The bad news is seen in post #7100: Robert, 43, from Baltimore, Maryland. Topic: Western Union Warning.
Thus, Robert responded by going to Western Union to send his friend some money. You can read what happened next in Robert’s long and detailed post.
The good news is in post #7101: Dave, 54, from Orland, Florida. Topic: Personal Identification. He writes:
“Being a passenger of friend operating an older vehicle, radiator failed and a tow was necessary. Stating my insurance coverage also could envelope assistance for a car I was traveling in, we used this service (we were about 10 miles from a shop where we could get this repair). About an hour later, my glowing favor turned to a shade of gray when the tow driver, in completing paperwork (under my LLC), needed information: my drivers license! Uh, thinking to myself, this isn't going to work. Saved myself from the noose with quick thinking because, as we know, money talks …”
In SKIP COLLEGE: Go into business for yourself, I write in detail about the advantages of always, always carrying extra cash. The information about that subject alone is worth far more than the modest $17 price of the e-book.
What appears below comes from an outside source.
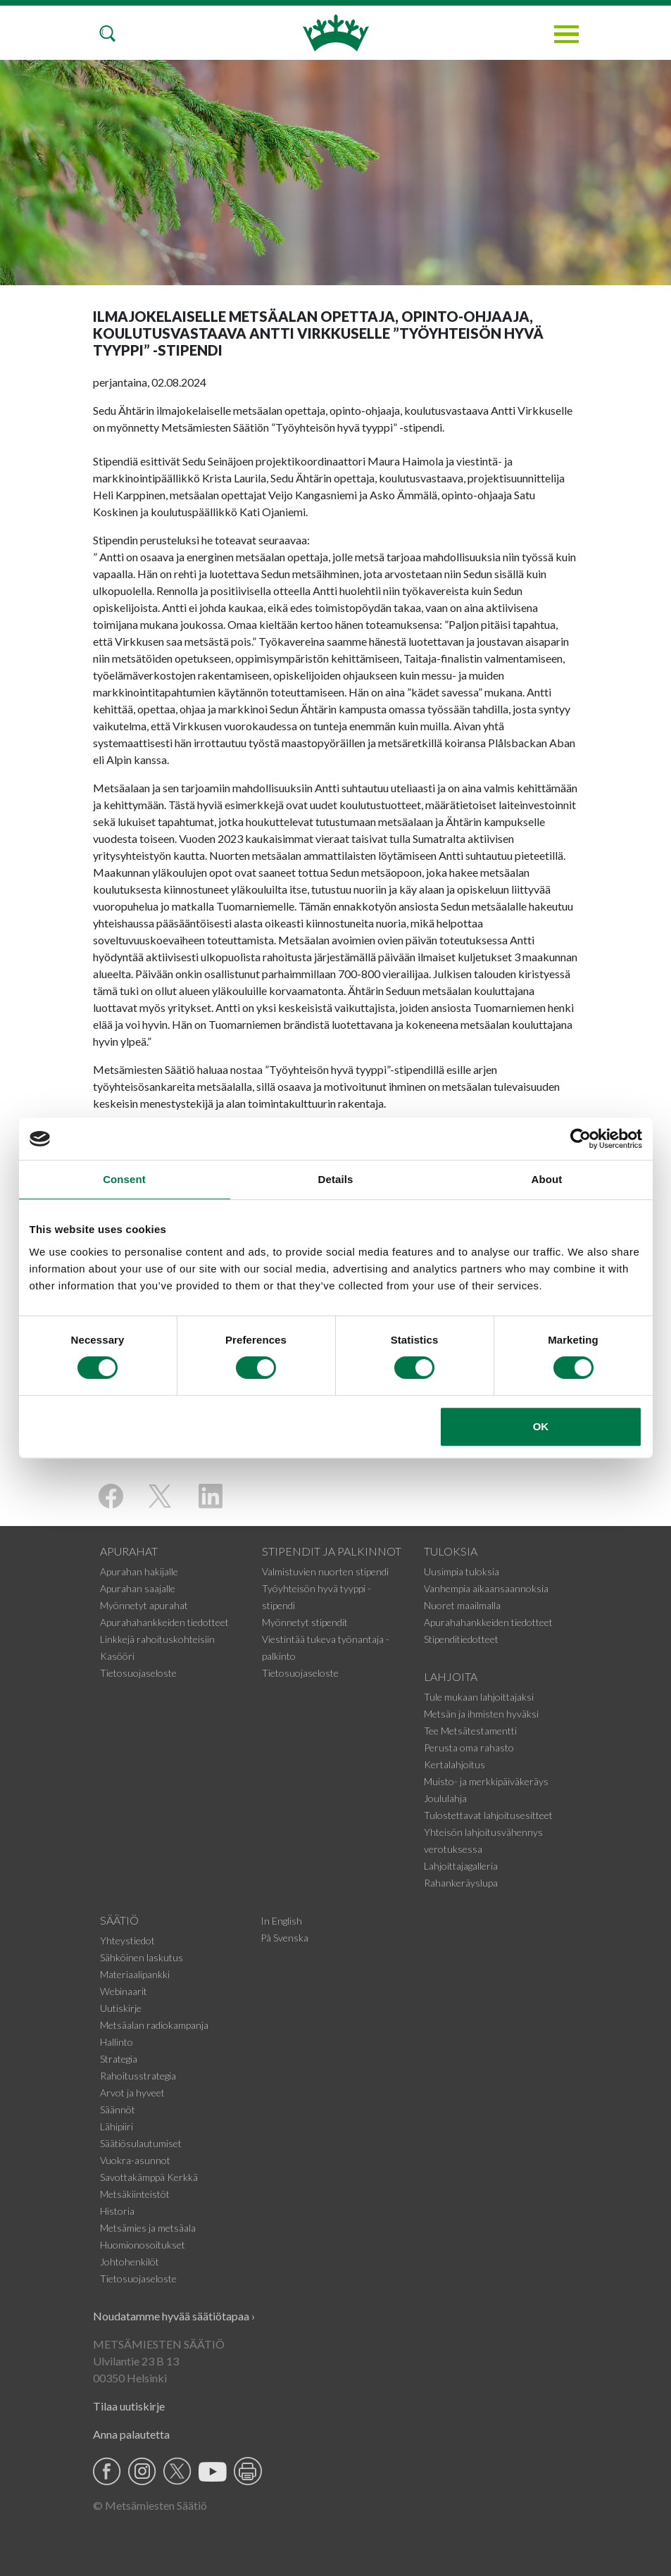  What do you see at coordinates (123, 1991) in the screenshot?
I see `Webinaarit` at bounding box center [123, 1991].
How much extra cash should you carry?
Take enough cash with you for whatever you think you’ll need for the day, plus three $100 bills. The three bills are only for an emergency. If used, they must be replaced with all possible speed. Men, carry the bills in your left from pocket. Ladies, pin them inside your bra.
“What if I don’t have an extra $300 to carry around?”
In SKIP COLLEGE, I recommend a minimum of $1,000, but to some, that seems overwhelming, so I’ve temporarily lowered the bar just to get you started. As for putting aside $300, I quote from SKIP COLLGE:
“Before the sun rises tomorrow morning, make a vow not to spend anything for nonessentials until you get that backup money put together. No eating out, no buying sodas or beer, no movies, no cable TV, no unnecessary trips around town, no newspapers or magazines, no lattes, no presents for anyone no matter what the occasion, no tithing, no nothing—nada en absoluto. Do not tell me it cannot be done, especially if you are living with one or both parents or can go back to doing so. I know Mexicans working two or three jobs at minimum wage who send $200 or more to their wives or parents back in Mexico every month."
A firm prediction for the future:
If you do as I say, there will come a time when you’ll look back at this advice and be grateful that you followed it, because when an emergency occurred, you had the cash to solve the problem.